In the August Fountain: Sowls celebrate lasting commitment
The Fountain is a special sectionBy Valerie Putnam
about and for Liberty Lake seniors
Wally and Winnie Sowl felt an instant connection when they first met.
"It was love at first sight," said the couple's youngest child, Patty Pohle. "And four months later they got married. They've been together ever since."
"Ever since" is 70 years, the milestone wedding anniversary the Sowls celebrated July 1.
The couple met while living in the Allendale, a large, downtown Spokane boarding house. At different times, the more than 70 residents would gather in the parlor and listen to Winnie's roommate, Della, play the piano.
"We just kinda made eyes at each other across the parlor," Winnie, 90, laughingly said. "He was just so handsome. ... Guess it didn't take us too long to realize both of us didn't appreciate Della's music."
"Sure didn't," added Wally, 93.
Purchasing an old windup Victrola phonograph, the couple spent hours listening to their favorite country music.
"We had the same taste in music," Winnie laughed. "And it was not Della's piano."
After only a few months, Wally proposed.
"You can do a lot of courting in a hurry when you live in the same boarding house," Winnie said.
The couple got married July 1, 1943. The wedding, a simple ceremony with just three guests, was in the home of a preacher whose church was located next door to Allendale.
The couple borrowed Wally's parents Plymouth and drove to Elkins Resort at Priest Lake for a short honeymoon over the extended Fourth of July holiday weekend.
"We spent most of the time repairing tires," Winnie recalled of the honeymoon trip. "We had seven flat tires. In those days, you didn't buy a new tire; you fixed it."
After the couple returned to Spokane, they lived in the boarding house until Wally was drafted. While waiting to be deployed, he continued working at his machinist job at Fairchild Air Force Base.
After only three days of basic training under his belt, Wally was sent to California to wait for reassignment.
"He wrote me a letter saying the guys are usually here up to a year or more so I might as well come down," said Winnie, who at the time was pregnant with their first son. "So I quit my job, gave up my room at the boarding house and got on a train."
Winnie's train got as far as Portland, Ore.
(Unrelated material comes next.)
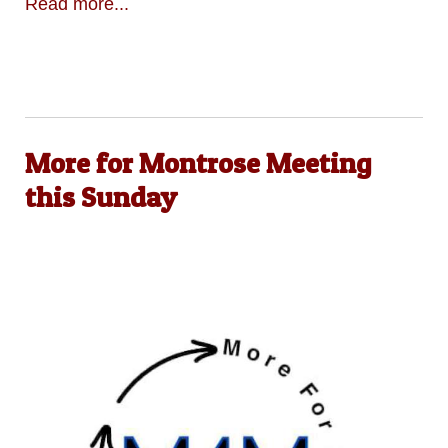
Read more...
More for Montrose Meeting
this Sunday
There, a group of MPs boarded the train.
"They got on the train and said, 'We're looking for Mrs. Wallace Sowl. You have orders to go back to Spokane,'" Winnie said. "I didn't know those MPs and what authority they had to tell me to go back to Spokane but thought I better do it."
Winnie got off the train and boarded a bus back to Spokane, finding out later that Wally had been sent overseas.
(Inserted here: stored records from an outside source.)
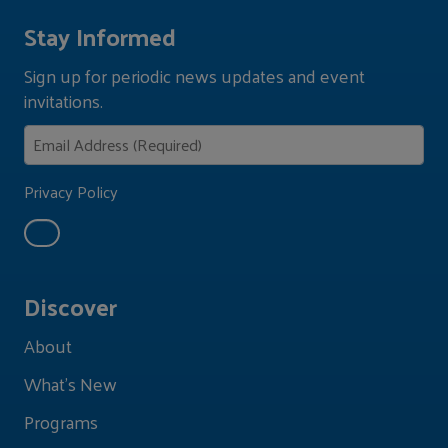
Stay Informed
Sign up for periodic news updates and event
invitations.
Privacy Policy
Discover
About
What's New
Programs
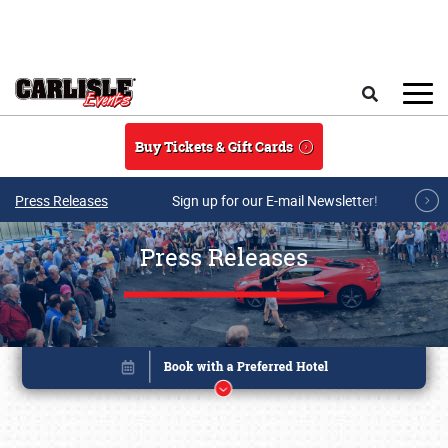
Skip to main content
Search
Buy Tickets & Gift Cards
Press Releases
Sign up for our E-mail Newsletter!
Press Releases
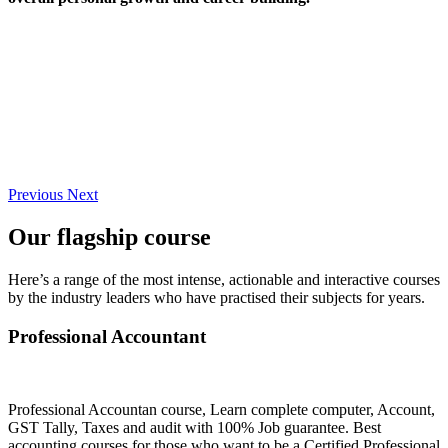
Previous
Next
Our flagship course
Here’s a range of the most intense, actionable and interactive courses
by the industry leaders who have practised their subjects for years.
Professional Accountant
Professional Accountan course, Learn complete computer, Account,
GST Tally, Taxes and audit with 100% Job guarantee. Best
accounting courses for those who want to be a Certified Professional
"I was looking forward to being a War-time bride," Winnie said. "But that was as far as I got."
She returned to the Allendale, and was able to get her Civil Service job back.
After two years, Wally returned from the war and met his son for the first time. The passing years brought many happy memories, such as watching their three children, Byron, Jerry and Patty, grow.
When their children were young, the couple started square dancing at a Grange Hall in Newman Lake, where they were living at the time. As the children grew, they also got involved at the Grange. The family continued to dance for several years.
"It's really important in a relationship to have the same interests," Winnie said.
Throughout their marriage, the Sowls spent a great deal of time outdoors hunting, fishing, camping and hiking.
"They also did a lot of gardening together," Patty said. "Both vegetable and flower."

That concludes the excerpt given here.